Leveraging the Tarot's four 14-card minor arcana suits and 22 major arcana, Questeros' multiplayer game is a predictive Whist variant themed along fantasy RPG tropes of Classes, Quests and Initiative. Over the course of seven rounds, players try to win as many tricks as they predict, with a shoot-the-moon bonus for one player winning none. The standard rule of following the lead remains, with the major arcana being trumps and each of them having a special power, the more game-breaking of which are introduced incrementally: a nice touch. The trick-taking USP here is that you can pay XP (victory points) to ignore the 'follow the lead' rule which, although adding an extra thought process to every card play, does mix things up nicely.

While the multiplayer game offers entertainment for two to six players, the punningly entitled Ero's Quest solo game stands in Patience' stead. Here, you Encounter the major arcana cards 1-21 in order, winning them over as allies, disarming them with gifts or besting them in combat. To this end, you start with a dagger (1 of Swords), some coins (1, 2, 3 of Orbs), hit points (1-10 of Cups) and the potential to cast spells (1 of Staves). Each turn allows a generous six actions before you must Rest, which discards the top card of the deck to keep the timer ticking. In your turn, you Purchase or Learn from the deck to Develop your abilities, Recover health or other cards, even Forget some of what you've Learned to make room for more useful cards. Only one Encounter is allowed each turn, so you are encouraged to progress as the combative types dole out damage equal to their rank.

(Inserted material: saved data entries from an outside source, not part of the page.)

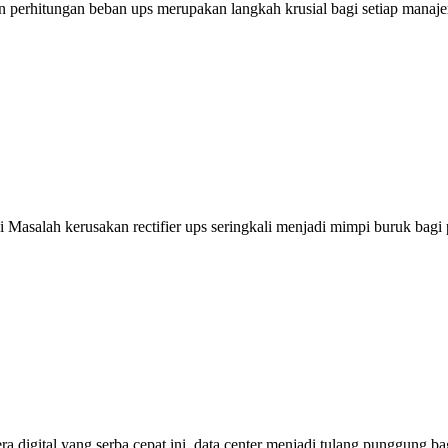
erhitungan beban ups merupakan langkah krusial bagi setiap manajer I
asalah kerusakan rectifier ups seringkali menjadi mimpi buruk bagi 
a digital yang serba cepat ini, data center menjadi tulang punggung ba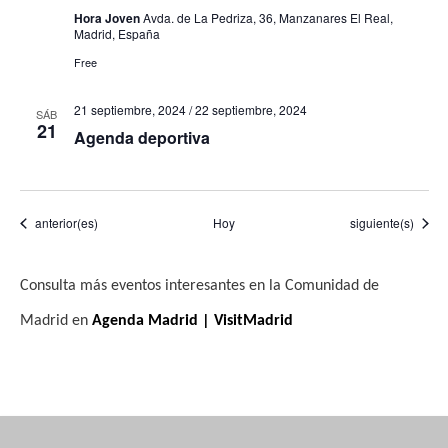
Hora Joven
Avda. de La Pedriza, 36, Manzanares El Real,
Madrid, España
Free
21 septiembre, 2024
/
22 septiembre, 2024
SÁB
21
Agenda deportiva
Eventos
Eventos
anterior(es)
Hoy
siguiente(s)
Consulta más eventos interesantes en la Comunidad de
Madrid en
Agenda Madrid | VisitMadrid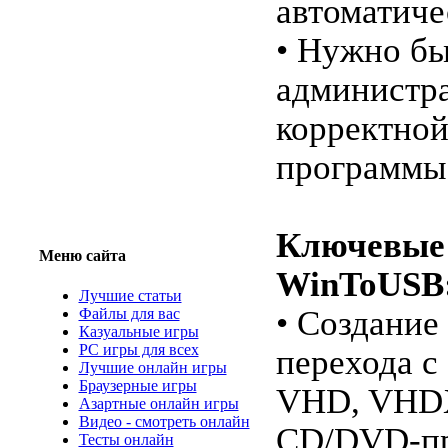
автоматиче
• Нужно бы
администра
корректной
программы
Ключевые 
Меню сайта
WinToUSB
Лучшие статьи
• Создание
Файлы для вас
Казуальные игры
PC игры для всех
перехода с
Лучшие онлайн игры
Браузерные игры
VHD, VHD
Азартные онлайн игры
Видео - смотреть онлайн
CD/DVD-пр
Тесты онлайн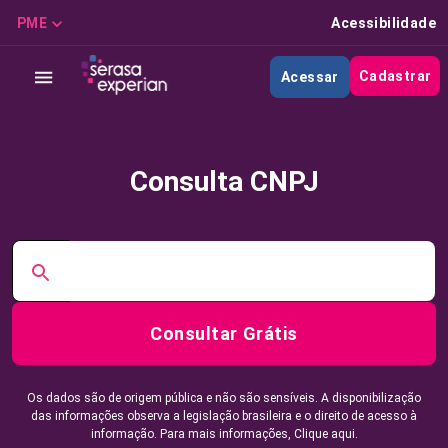
PME
Acessibilidade
Cadastrar
Acessar
Consulta CNPJ
Consultar Grátis
Os dados são de origem pública e não são sensíveis. A disponibilização
das informações observa a legislação brasileira e o direito de acesso à
informação. Para mais informações,
Clique aqui.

There is an interesting pace to the game, although you will meet your foes and allies in the same order every time.

Being able to improve your abilities only with the next card in sequence (two of Swords, four of Orbs, 2 of Staves, etc), leads to the problem of a 'bad shuffle'; they could simply be at the bottom of the deck. Yes, you can trawl, but you can't play what you don't find. Once you do have some better skills, there is a math-y puzzle to solve, facilitated by occasional beneficial encounters, especially later on. Still, you might find yourself lacking patience if you're unfairly outmatched.

Two other uses of the Questeros deck are presented: a Tarot; and an RPG 'Fate deck'. With regard to the latter, as someone who frivolously bought a Harrow deck to embellish his Pathfinder Crimson Throne (Paizo) campaign, I can certainly see the major arcana being of use in an RPG setting, with its generic fantasy vibe and four keywords per card as described in the manual. As for actual Tarot use, that's a personal choice and one I cannot predict myself making, but the art by John de Campos feels both modern and classic at the same time, so if it calls to you I hope you find answers to your questions.

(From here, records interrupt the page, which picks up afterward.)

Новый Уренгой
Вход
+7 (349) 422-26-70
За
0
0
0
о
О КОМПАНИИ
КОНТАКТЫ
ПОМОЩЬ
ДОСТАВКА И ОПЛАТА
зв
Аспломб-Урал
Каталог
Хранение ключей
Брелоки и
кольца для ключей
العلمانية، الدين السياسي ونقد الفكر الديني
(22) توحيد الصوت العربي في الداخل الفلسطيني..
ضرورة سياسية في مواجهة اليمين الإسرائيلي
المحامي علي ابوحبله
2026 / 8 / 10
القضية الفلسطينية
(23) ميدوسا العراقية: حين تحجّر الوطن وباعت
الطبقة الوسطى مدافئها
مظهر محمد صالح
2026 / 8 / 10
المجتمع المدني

In summary, there is a lot you can do with the Questeros deck, and it certainly is an attractive addition to any collection. While each part may not necessarily be 'best in class' on their own, it is a multifunctional deck that straddles the card and role playing game boundaries with character. Questeros is due to hit Kickstarter on 23 March. We'll add a link to the KS campaign when it goes live.

And, one interesting side note: it may not be immediately apparent from our 360 shot, but the box cover and card backs can all be rotated 180 degrees to read the same either way, much like the ambigrams in Dan Brown's Angels & Demons. It's a rather clever touch that typifies the thought that has gone into the Questeros design.